Giorgio Locatelli è di sicuro uno degli chef più bravi al mondo, ma a raccontare storie di cibo e territorio siciliano questa volta ha preso una leggera imbarcata. Ecco cosa è successo. Il prestigioso quotidiano inglese “The Guardian” ha affidato allo chef stellato Locatelli la stesura di un brano all’interno di un corposo reportage dedicato ai luoghi del mondo dove mangiare bene. Allo chef trapiantato con successo in quel di Londra è stato assegnato il racconto della Sicilia e delle sue bontà. Grazie mille per il tentativo, ma quel racconto magari andava fatto da chi di Sicilia ed eccellenze del territorio ha le competenze per parlare e scrivere.
Nonostante il lodevole sforzo di “promotion”, il risultato – ci perdoni Locatelli – è un po’ grossier e anche un po’ banalotto. Il primo scivolone è già nel cappello introduttivo. Ecco l’esordio di Locatelli: “La Sicilia è un gioiello, di enorme cultura: greci, romani, arabi, normanni, spagnoli, britannici e italiani hanno lasciato qualcosa”. Non c’è nulla che stona? Secondo noi sì. Quel “gli italiani hanno lasciato qualcosa” è un errore da matita rossa.

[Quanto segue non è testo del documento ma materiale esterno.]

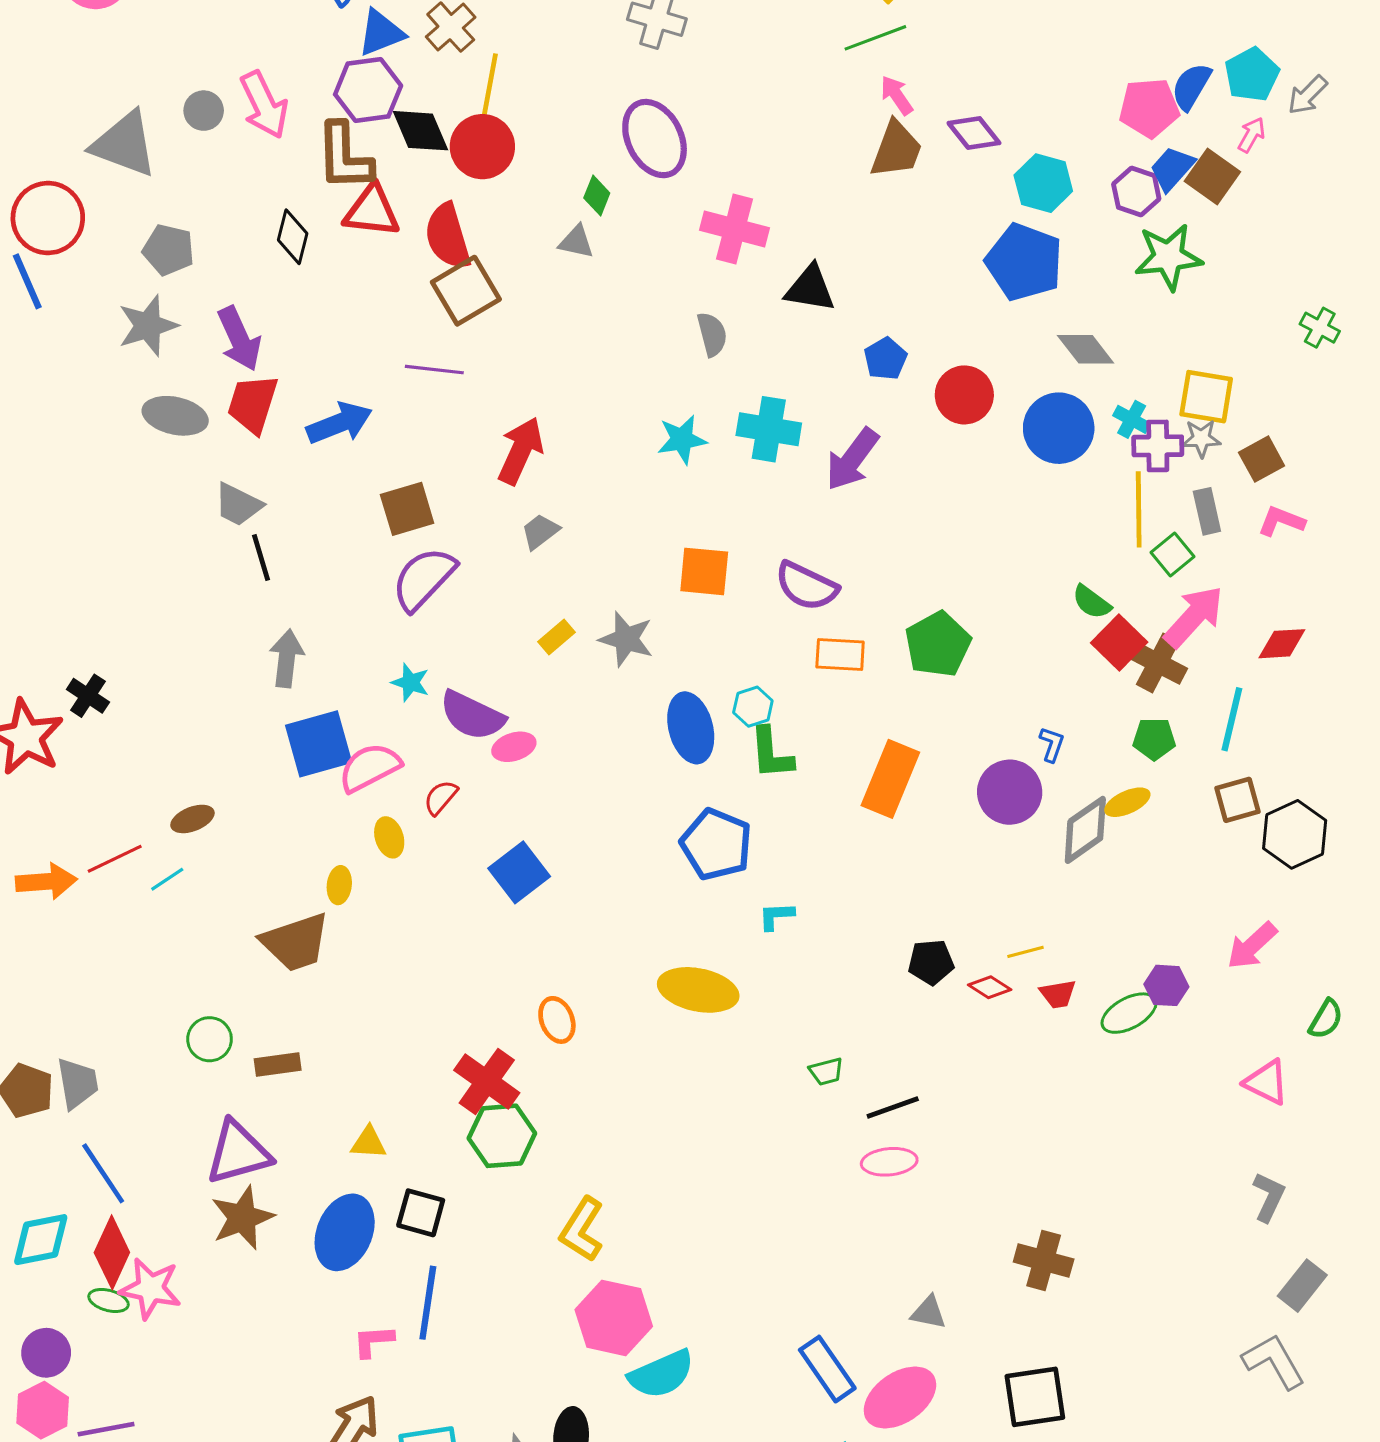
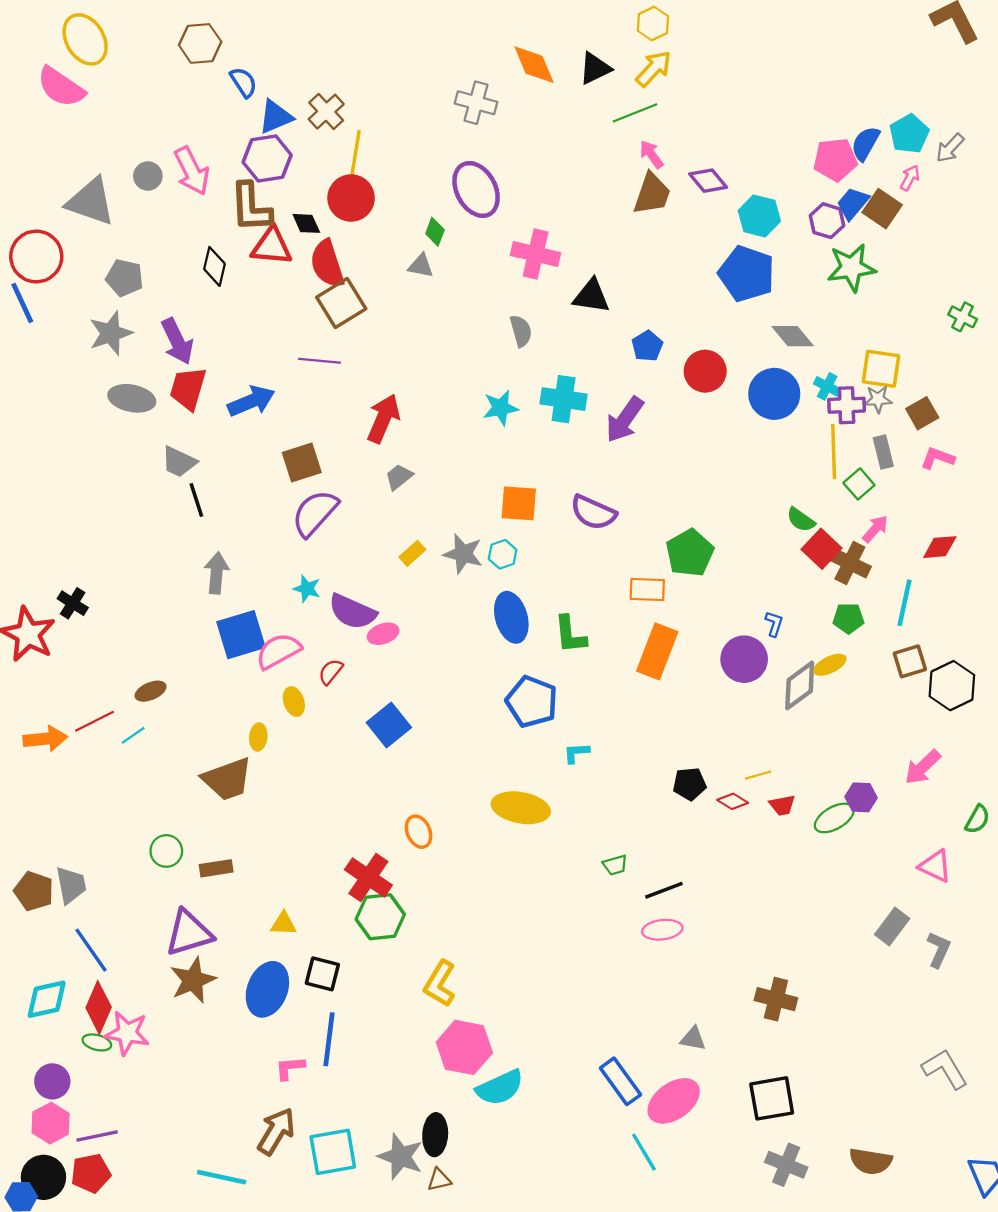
black diamond: (421, 131) -> (306, 223), moved, size x0.7
pink arrow: (1194, 617) -> (875, 529), size x0.6
orange rectangle: (840, 655) -> (647, 590), moved
cyan hexagon: (753, 707) -> (503, 554), moved
gray rectangle: (1302, 1286) -> (892, 927), moved

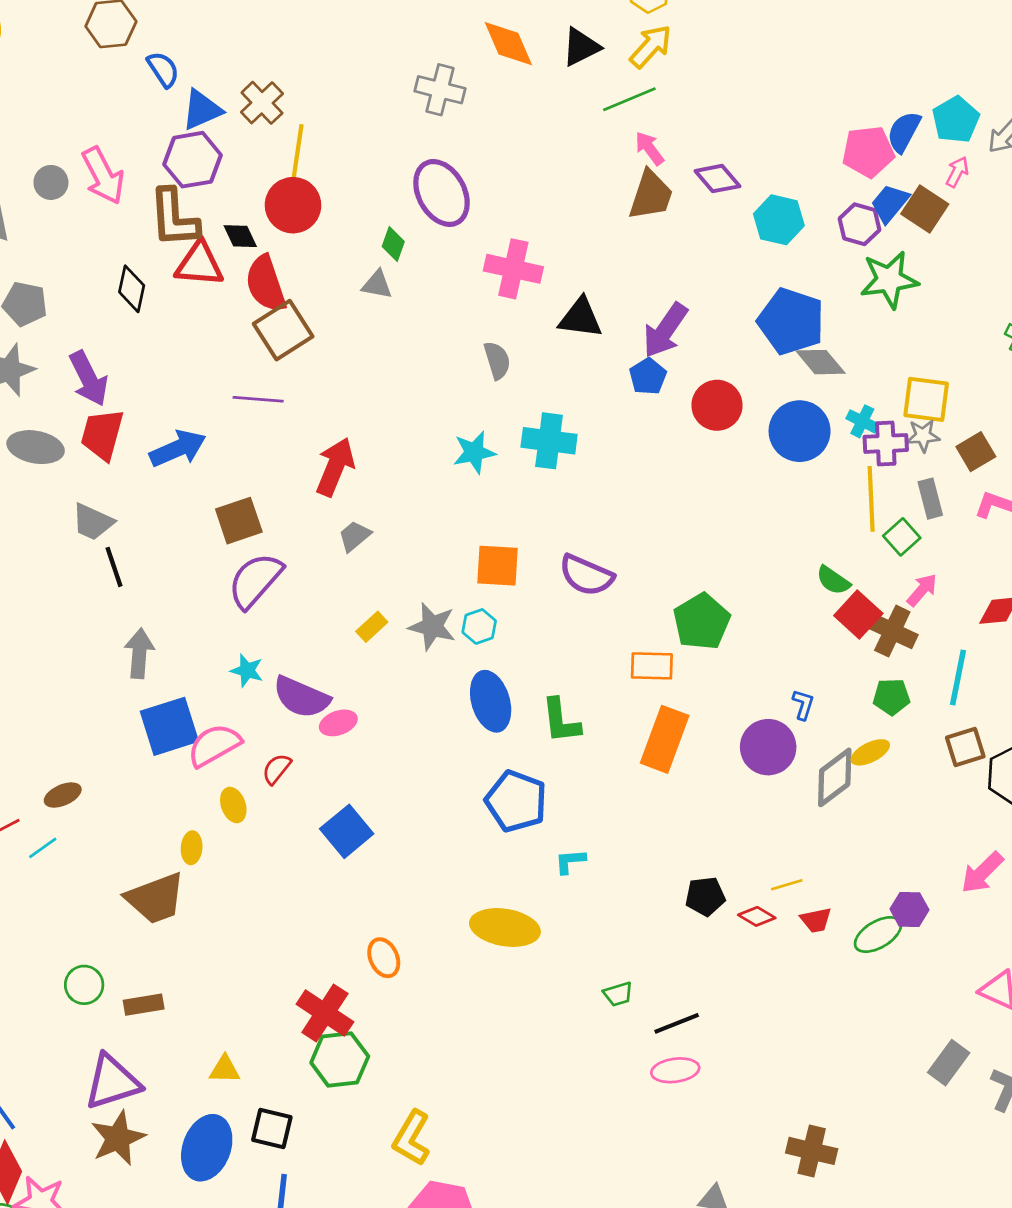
blue pentagon: (747, 274) -> (791, 321), moved
purple arrow: (625, 420) -> (665, 330), moved

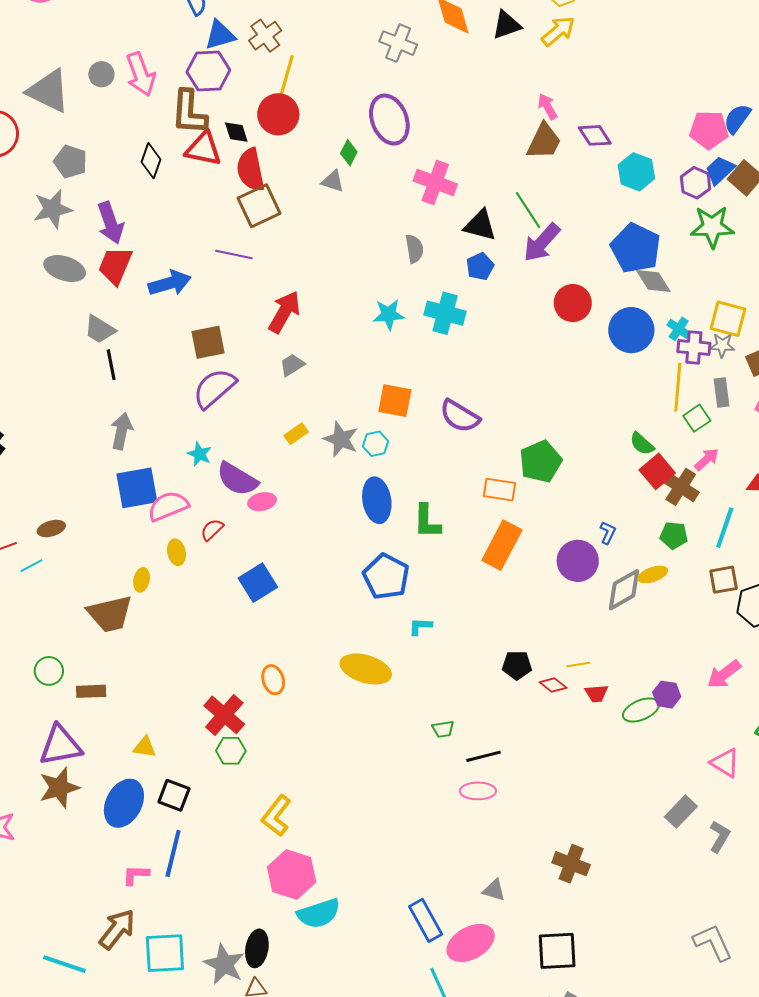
green line: (629, 99) -> (528, 210), moved, turned 72
blue pentagon: (648, 376) -> (480, 266), moved
green hexagon: (340, 1060) -> (231, 751), size x0.7

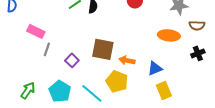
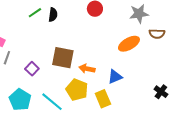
orange ellipse: (169, 35) -> (129, 44), turned -35
black cross: (198, 53) -> (161, 92), moved, turned -32
yellow rectangle: (164, 90) -> (103, 99), moved

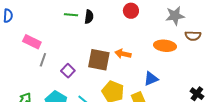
green line: (35, 13) -> (71, 15), turned 40
orange ellipse: (129, 44) -> (165, 46), turned 35
orange arrow: (87, 69) -> (123, 54), moved

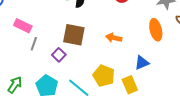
orange ellipse: (165, 46) -> (156, 30), turned 70
brown square: (99, 60) -> (74, 35), moved

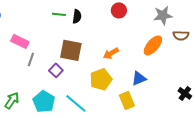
orange ellipse: (156, 30) -> (153, 45), turned 55
orange arrow: (114, 38) -> (111, 53), turned -42
yellow pentagon: (104, 76) -> (101, 79), moved, turned 30

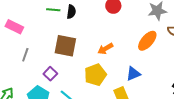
pink rectangle: (20, 41) -> (14, 27), moved
purple square: (56, 70) -> (50, 74), moved

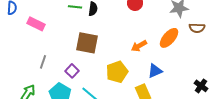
orange arrow: (105, 49) -> (139, 46), moved
gray line: (25, 55) -> (43, 62), moved

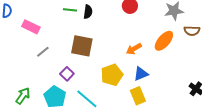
gray line: (43, 62) -> (43, 52), moved, turned 32
blue triangle: (155, 71) -> (141, 74), moved

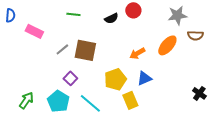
black semicircle: (88, 12) -> (111, 18), moved, turned 56
gray line: (43, 52) -> (62, 49), moved
yellow rectangle: (138, 96) -> (130, 100), moved

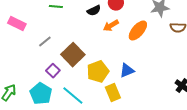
orange ellipse: (167, 45) -> (138, 31), moved
brown square: (85, 50) -> (73, 55), moved, turned 35
orange arrow: (137, 53) -> (111, 26), moved

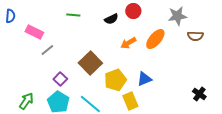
orange arrow: (111, 26) -> (128, 43), moved
gray line: (45, 42) -> (47, 50), moved
purple square: (53, 71) -> (60, 79), moved

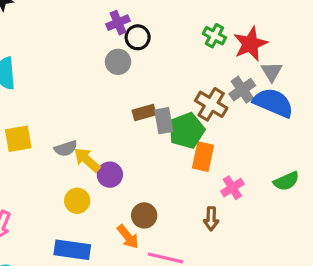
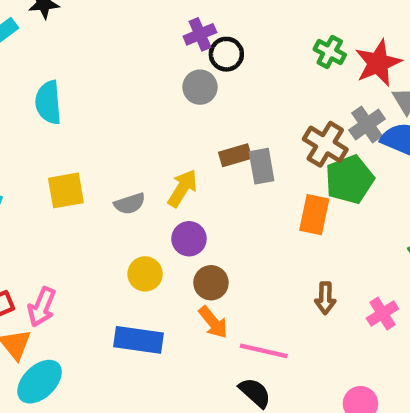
green pentagon: (187, 130) -> (349, 179), moved
yellow arrow: (87, 160) -> (182, 188), moved, turned 80
pink cross: (232, 188) -> (382, 313), moved
brown circle: (144, 215) -> (211, 283), moved

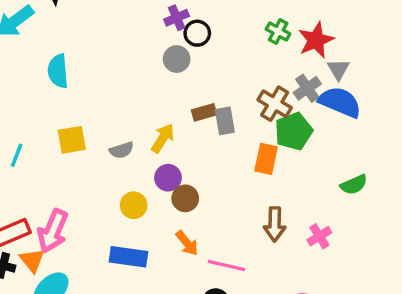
brown circle: (211, 283) -> (185, 198), moved
brown arrow: (325, 298) -> (275, 224), size x1.4
pink arrow: (42, 307) -> (53, 231), size x1.4

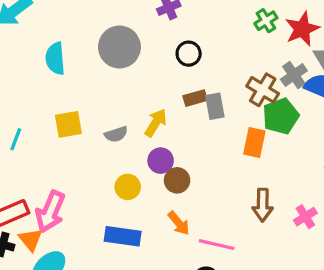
green cross: (278, 31) -> (266, 21), turned 30
black circle: (197, 33) -> (189, 54), moved
gray circle: (177, 59) -> (119, 47), moved, size x1.6

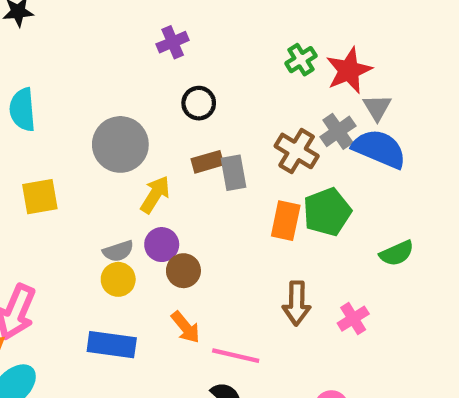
gray circle: (119, 47) -> (120, 144), moved
green pentagon: (281, 116) -> (327, 212), moved
gray semicircle: (116, 134) -> (118, 251), moved

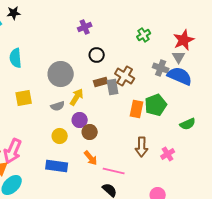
red star: (349, 70) -> (184, 40), moved
gray cross: (338, 131) -> (161, 68), turned -35
brown cross: (297, 151) -> (125, 76), moved
gray semicircle: (118, 251) -> (58, 106), moved

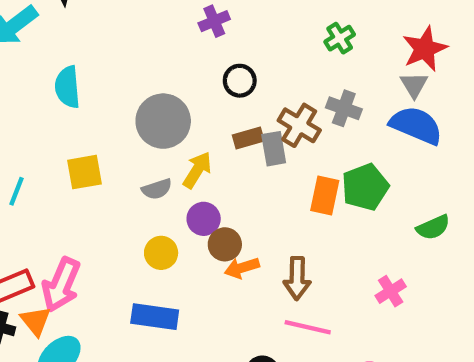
gray cross: (161, 68) -> (344, 108), moved
brown arrow: (142, 147) -> (297, 278), moved
orange arrow: (91, 158) -> (242, 268), moved, turned 112
pink line: (114, 171) -> (308, 327), moved

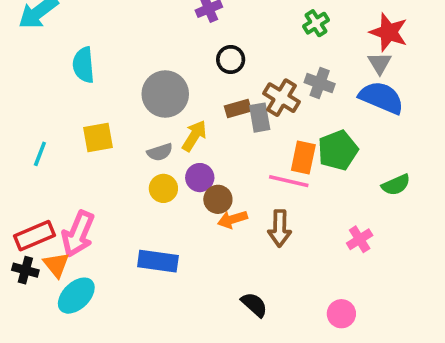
red star: (425, 49) -> (389, 32), turned -30
yellow circle: (161, 253) -> (163, 188), moved
pink line: (308, 327) -> (289, 181), moved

Come fanno gli italiani a lasciar qualcosa alla Sicilia, se storicamente, culturalmente, quest’isola al centro del Mediterraneo è parte necessaria ed inalienabile dell’Italia. E poi, indossando per un attimo gli scomodi panni del rivendicazionismo isolano, la storia recente dice tutt’altro. Nel rapporto tra Italia e Sicilia, se qualcuno ha dato, quel qualcuno è la Sicilia. Basti ricordare il recente riconoscimento dello svantaggio causato dall’insularità, tanto per capirci.
Mettiamo da parte la politica e l’economia, stiamo parlando di cibo e cultura. Mettiamo da parte il bilancino della storia e della politica e continuiamo l’analisi di come Locatelli vede la Sicilia e il suo food. Il primo suggerimento dello chef è “appena arrivati mangiate un cannolo”. Non è esattamente una novità. Ma il meglio arriva con la descrizione della tipica pizza siciliana, lo sfincione. Di quella pietanza Locatelli proprio non riesce a tirare fuori una compitazione corretta. Lo appella ripetutamente “sfincuini”. Qualcuno potrebbe obiettare che si tratta del tentativo di replicare nero su bianco la voce dialettale con cui si definisce quella pizza siciliana: “u’ sfiunciuni”. Tentativo comunque maldestro.
Locatelli completa la sua vision della cucina siciliana arrovellandosi tra arancine, panini con la milza e stereotipi vecchi e consumati. Insomma, più che essere la fiera delle bontà, quella raccontata da Locatelli sulla Sicilia è la sagra della banalità. In buona fede si intenda. Magari avrebbe reso un servizio migliore con una approfondita panoramica sull’enorme patrimonio agroalimentare della Sicilia, dai grani antichi alle rarissime spezie come il sommacco.
Perchè accadono queste cose? The Guardian è il quotidiano dell’avanguardia progressista british. Un po’ radical chic, da sempre il quotidiano si intesta la battaglia su cosa sia politically correct e cosa no. Nulla contro Locatelli sia chiaro, ma se parliamo di competenze assolute, il pur eccezionale chef non è la firma più competente in materia, parlando di Sicilia e del suo food. Però è firma più figa, più cool e, cosa per nulla trascurabile, la più acchiappa click. Si sorvola con leggerezza – cosa che ormai accade sempre più spesso- sulla settima proposizione del Trattato di Wittgentstein. Insomma se lo sfincione non lo conosci, non parlarne, non scriverne, ma soprattutto non storpiarne il suo sacro nome.